Funny Novels

I like to read a funny novel once in a while but when I’m in the mood, I never seem to know what I should pick. So when I discovered the ten books you can see on the picture, offered as a collection for only 9£ by the book people (only available in the UK), I had to have them as they were called a “collection of classic funny British and American novels”. One of the books, Lucky Jim, has been recommended to me by a friend as the funniest novel she has ever read.

Here are the ten novels:

Cold Comfort Farm by Stella Gibbons

Lucky Jim by Kingsley Amis

The Diary of a Nobody by George and Weedon Grossmith

Scoop by Evelyn Waugh

A Confederacy of Dunces by John Kennedy Toole

Three Men in a Boat by Jerome K. Jerome

Mapp and Lucia by E.F. Benson

Nothing….Except my Genius by Oscar Wilde

Raffles: The Amateur Cracksman by E. W. Hornung

Modern Baptists by James Wilcox

The funniest books I’ve read so far were

John Steinbeck’s Cannery Row

Helen Fielding’s Bridget Jones’ Diary

Douglas Adams’ The Hitchhiker’s Guide to the Galaxy,

Erich Kästner’s Drei Männer im Schnee – Three Men in the Snow (oop)

Philippe Jaenada’s Le chameau sauvage (not translated)

I also thought that Janet Evanovitch’s One For the Money was very funny.
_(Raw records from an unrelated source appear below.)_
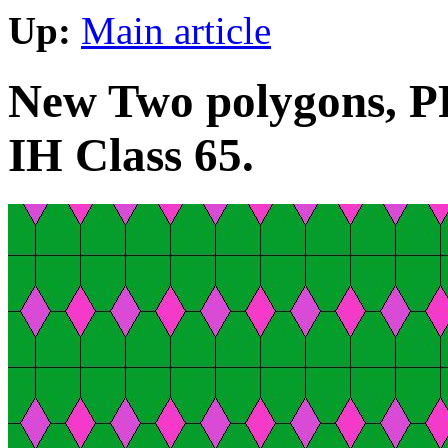
Up:
Main article
New Two polygons, PP
IH Class 65.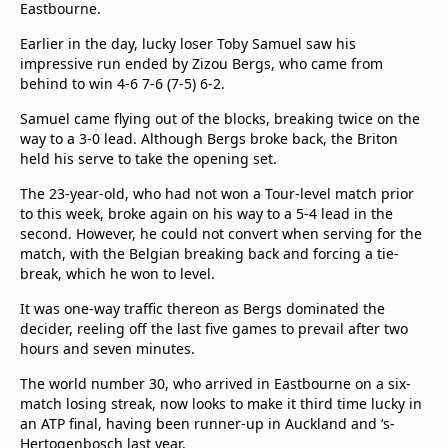
Eastbourne.
Earlier in the day, lucky loser Toby Samuel saw his
impressive run ended by Zizou Bergs, who came from
behind to win 4-6 7-6 (7-5) 6-2.
Samuel came flying out of the blocks, breaking twice on the
way to a 3-0 lead. Although Bergs broke back, the Briton
held his serve to take the opening set.
The 23-year-old, who had not won a Tour-level match prior
to this week, broke again on his way to a 5-4 lead in the
second. However, he could not convert when serving for the
match, with the Belgian breaking back and forcing a tie-
break, which he won to level.
It was one-way traffic thereon as Bergs dominated the
decider, reeling off the last five games to prevail after two
hours and seven minutes.
The world number 30, who arrived in Eastbourne on a six-
match losing streak, now looks to make it third time lucky in
an ATP final, having been runner-up in Auckland and ‘s-
Hertogenbosch last year.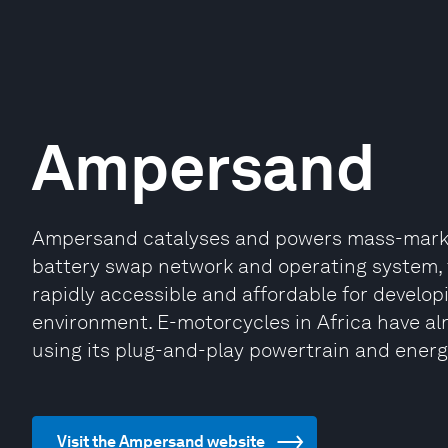
Ampersand
Ampersand catalyses and powers mass-market 
battery swap network and operating system,
rapidly accessible and affordable for develop
environment. E-motorcycles in Africa have alr
using its plug-and-play powertrain and ener
Visit the Ampersand website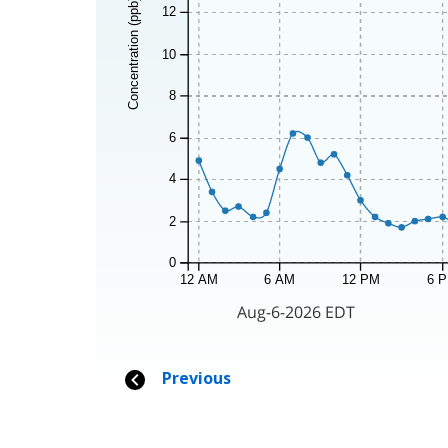
Concentration (ppb)
12
10
8
6
4
2
0
12 AM
6 AM
12 PM
6 
Aug-6-2026 EDT
Previous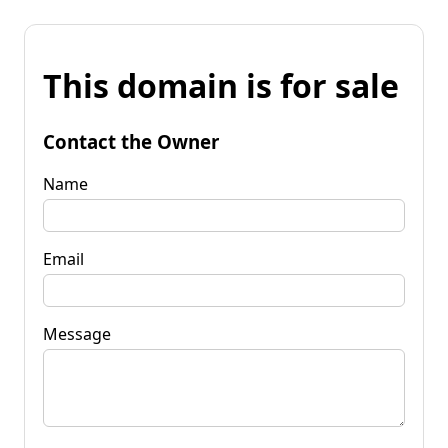
This domain is for sale
Contact the Owner
Name
Email
Message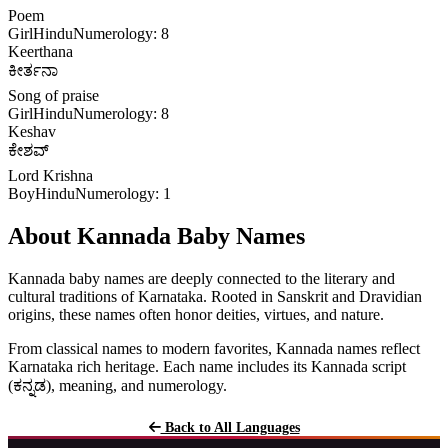
Poem
Girl
Hindu
Numerology: 8
Keerthana
ಕೀರ್ತನಾ
Song of praise
Girl
Hindu
Numerology: 8
Keshav
ಕೇಶವ್
Lord Krishna
Boy
Hindu
Numerology: 1
About Kannada Baby Names
Kannada baby names are deeply connected to the literary and
cultural traditions of Karnataka. Rooted in Sanskrit and Dravidian
origins, these names often honor deities, virtues, and nature.
From classical names to modern favorites, Kannada names reflect
Karnataka rich heritage. Each name includes its Kannada script
(ಕನ್ನಡ), meaning, and numerology.
Back to All Languages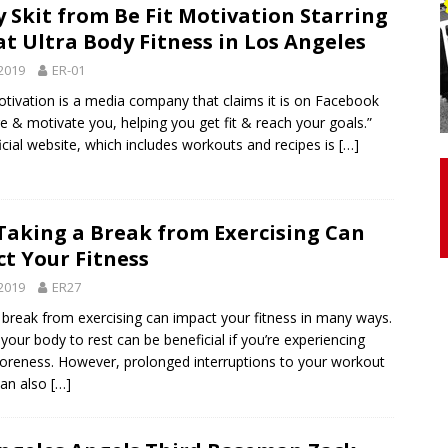
 Skit from Be Fit Motivation Starring
at Ultra Body Fitness in Los Angeles
otor Unit Activation, Isometric Strength Before and After Warm-
2019
ER-01
otivation is a media company that claims it is on Facebook
re & motivate you, helping you get fit & reach your goals.”
 Discover 3 Types of Fibrous Structures Connecting the Subclavius
ficial website, which includes workouts and recipes is
[…]
ocess
24/7 NEWS
Biceps Tendinopathy: Diagnosis and Management
HEALTH
aking a Break from Exercising Can
t Your Fitness
2019
ER27
 break from exercising can impact your fitness in many ways.
your body to rest can be beneficial if you’re experiencing
soreness. However, prolonged interruptions to your workout
can also
[…]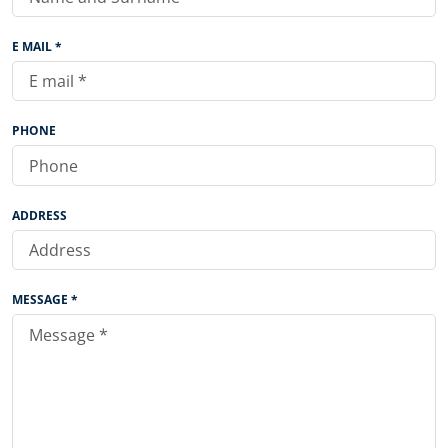
E MAIL *
PHONE
ADDRESS
MESSAGE *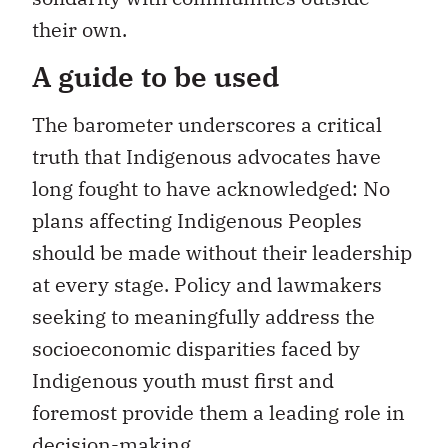
their own.
A guide to be used
The barometer underscores a critical
truth that Indigenous advocates have
long fought to have acknowledged: No
plans affecting Indigenous Peoples
should be made without their leadership
at every stage. Policy and lawmakers
seeking to meaningfully address the
socioeconomic disparities faced by
Indigenous youth must first and
foremost provide them a leading role in
decision-making.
Other than that, I’m a bit at a loss.

The problem with recommendations for funny novels stems obviously from the fact that the sense of humour of one person is so very different from the sense of humour of another one. I even suspect that relationships have ended due to incompatibilities in that department (following right after incompatible tastes in music). Especially satire and black humour aren’t everybody’s cup of tea. While I consider the movie No Man’s Land to be extremely funny, other people think it’s in bad taste to laugh about three guys trapped between enemy trenches with a bomb strapped to one of them.

What is considered to be funny or comic and why is a topic even great minds deemed worthy of analysis. If you are interested to explore this some more I can recommend two classic essays which are quite interesting, Bergson’s Laughter: An Essay on the Meaning of the Comic – Le rire: Essai sur la signification du comique  and Freud’s The Joke and Its Relation to the Unconscious – Der Witz und seine Beziehung zum Unbewussten.

While I could make a long list of funny movies and series (and might do so in a future post), I have, as you may have realized, a hard time to come up with a similar book list.

Do you know any of the novels in my collection? Do you consider them to be really funny? Which are the funniest novels you have read?